Using suffix array algorithm for Burrows Wheeler transform

Tags:

I've sucessfully implemented a BWT stage (using regular string sorting) for a compression testbed I'm writing. I can apply the BWT and then inverse BWT transform and the output matches the input. Now I wanted to speed up creation of the BW index table using suffix arrays. I have found 2 relatively simple, supposedly fast O(n) algorithms for suffix array creation, DC3 and SA-IS which both come with C++/C source code. I tried using the sources (out-of-the-box compiling SA-IS source can also be found here), but failed to get proper a proper suffix array / BWT index table out. Here's what I've done:

T=input data, SA=output suffix array, n=size of T, K=alphabet size, BWT=BWT index table
I work on 8-bit bytes, but both algorithms need a unique sentinel / EOF marker in form of a zero byte (DC3 needs 3, SA-IS needs one), thus I convert all my input data to 32-bit integers, increase all symbols by 1 and append the sentinel zero bytes. This is T.
I create an integer output array SA (of size n for DC3, n+1 for KA-IS) and apply the algorithms. I get results similar to my sorting BWT transform, but some values are odd (see UPDATE 1). Also the results of both algorithms differ slightly. The SA-IS algorithm produces an excess index value at the front, so all results need to be copied left by one index (SA[i]=SA[i+1]).
To convert the suffix array to the proper BWT indices, I subtract 1 from the suffix array values, do a modulo and should have the BWT indices (according to this): BWT[i]=(SA[i]-1)%n.

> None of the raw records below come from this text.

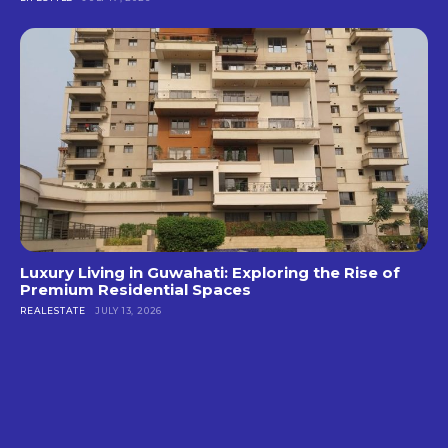
Luxury Living in Guwahati: Exploring the Rise of
Premium Residential Spaces
REALESTATE
JULY 13, 2026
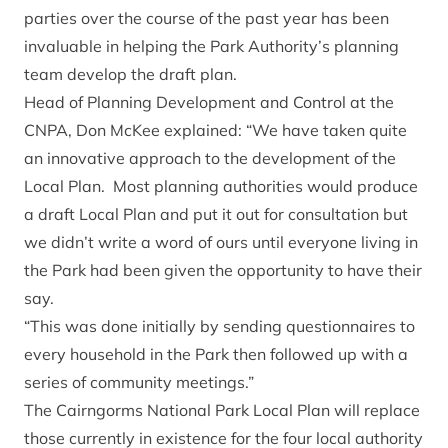
parties over the course of the past year has been
invaluable in helping the Park Authority’s planning
team develop the draft plan.
Head of Planning Development and Control at the
CNPA, Don McKee explained: “We have taken quite
an innovative approach to the development of the
Local Plan. Most planning authorities would produce
a draft Local Plan and put it out for consultation but
we didn’t write a word of ours until everyone living in
the Park had been given the opportunity to have their
say.
“This was done initially by sending questionnaires to
every household in the Park then followed up with a
series of community meetings.”
The Cairngorms National Park Local Plan will replace
those currently in existence for the four local authority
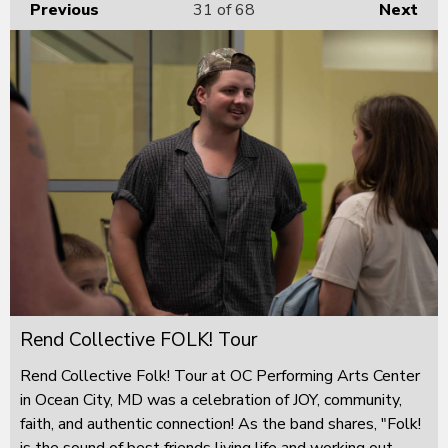
Previous
31
of 68
Next
Rend Collective FOLK! Tour
Rend Collective Folk! Tour at OC Performing Arts Center
in Ocean City, MD was a celebration of JOY, community,
faith, and authentic connection! As the band shares, "Folk!
is the sound of best friends living life and working out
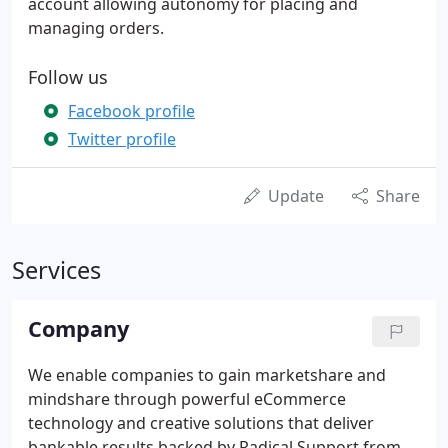
account allowing autonomy for placing and
managing orders.
Follow us
Facebook profile
Twitter profile
Update
Share
Services
Company
We enable companies to gain marketshare and
mindshare through powerful eCommerce
technology and creative solutions that deliver
bankable results backed by Radical Support from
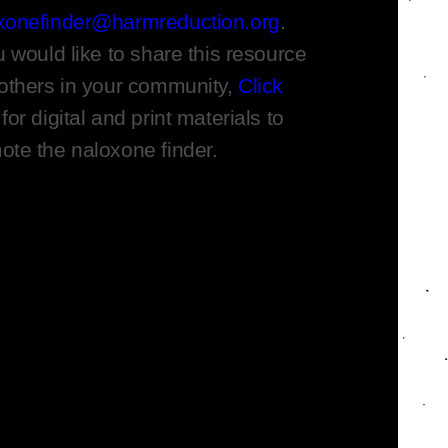
xonefinder@harmreduction.org
.
u would like to share this resource
 others in your community,
Click
for digital and print materials to
ote the naloxone finder.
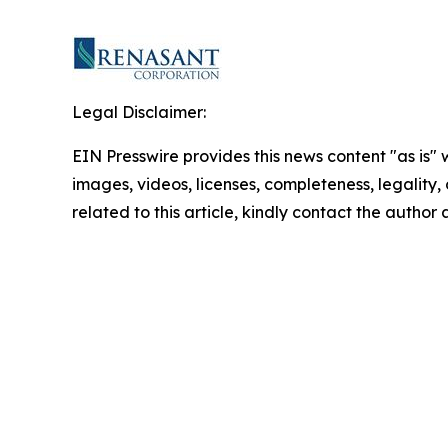
Legal Disclaimer:
EIN Presswire provides this news content "as is" 
images, videos, licenses, completeness, legality, o
related to this article, kindly contact the author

This is my code to feed the SA algorithms and convert to BWT. You should be able to more or less just plug in the SA construction code from the papers:

std::vector<int32_t> SuffixArray::generate(const std::vector<uint8_t> & data)
{
    std::vector<int32_t> SA;
    if (data.size() >= 2)
    {
        //copy data over. we need to append 3 zero bytes, 
        //as the algorithm expects T[n]=T[n+1]=T[n+2]=0
        //also increase the symbol value by 1, because the algorithm alphabet is [1,K]
        //(0 is used as an EOF marker)
        std::vector<int32_t> T(data.size() + 3, 0);
        std::copy(data.cbegin(), data.cend(), T.begin());
        std::for_each(T.begin(), std::prev(T.end(), 3), [](int32_t & n){ n++; });
        SA.resize(data.size());
        SA_DC3(T.data(), SA.data(), data.size(), 256);

        OR

        //copy data over. we need to append a zero byte, 
        //as the algorithm expects T[n-1]=0 (where n is the size of its input data)
        //also increase the symbol value by 1, because the algorithm alphabet is [1,K] 
        //(0 is used as an EOF marker)
        std::vector<int32_t> T(data.size() + 1, 0);
        std::copy(data.cbegin(), data.cend(), T.begin());
        std::for_each(T.begin(), std::prev(T.end(), 1), [](int32_t & n){ n++; });
        SA.resize(data.size() + 1); //crashes if not one extra byte at the end
        SA_IS((unsigned char *)T.data(), SA.data(), data.size() + 1, 256, 4); //algorithm expects size including sentinel
        std::rotate(SA.begin(), std::next(SA.begin()), SA.end()); //rotate left by one to get same result as DC3
        SA.resize(data.size());
    }
    else
    {
        SA.push_back(0);
    }
    return SA;
}

void SuffixArray::toBWT(std::vector<int32_t> & SA)
{
    std::for_each(SA.begin(), SA.end(), [SA](int32_t & n){ n = ((n - 1) < 0) ? (n + SA.size() - 1) : (n - 1); });
}

What am I doing wrong?

UPDATE 1
When applying the algorithms to short amounts of test text data like "yabbadabbado" / "this is a test." / "abaaba" or a big text file (alice29.txt from the Canterbury corpus) they work fine. Actually the toBWT() function isn't even necessary.
When applying the algorithms to binary data from a file containing the full 8-bit byte alphabet (executable etc.), they don't seem to work correctly. Comparing the results of the algorithms to that of the regular BWT indices, I notice erroneous indices (4 in my case) at the front. The number of indices (incidently?) corresponds to the recursion depth of the algorithms. The indices point to where the original source data had the last occurrences of 0s (before I converted them to 1s when building T)...

UPDATE 2
There are more differing values when I binary compare the regular BWT array and the suffix array. This might be expected, as afair sorting must not necessarily be the same as with a standard sort, BUT the resulting data transformed by the arrays should be the same. It is not.

UPDATE 3
I tried modifying a simple input string till both algorithm "failed". After changing two bytes of the string "this is a test." to 255 or 0 (from 74686973206973206120746573742Eh to e.g. 746869732069732061FF74657374FFh, the last byte has to be changed!) the indices and transformed string are not correct anymore. It also seems to be enough to change the last character of the string to a character already ocurring in the string, e.g. "this is a tests" 746869732069732061207465737473h. Then two indices and two characters of the transformed strings will swapped (comparing regular sorting BWT and BWT that uses SAs).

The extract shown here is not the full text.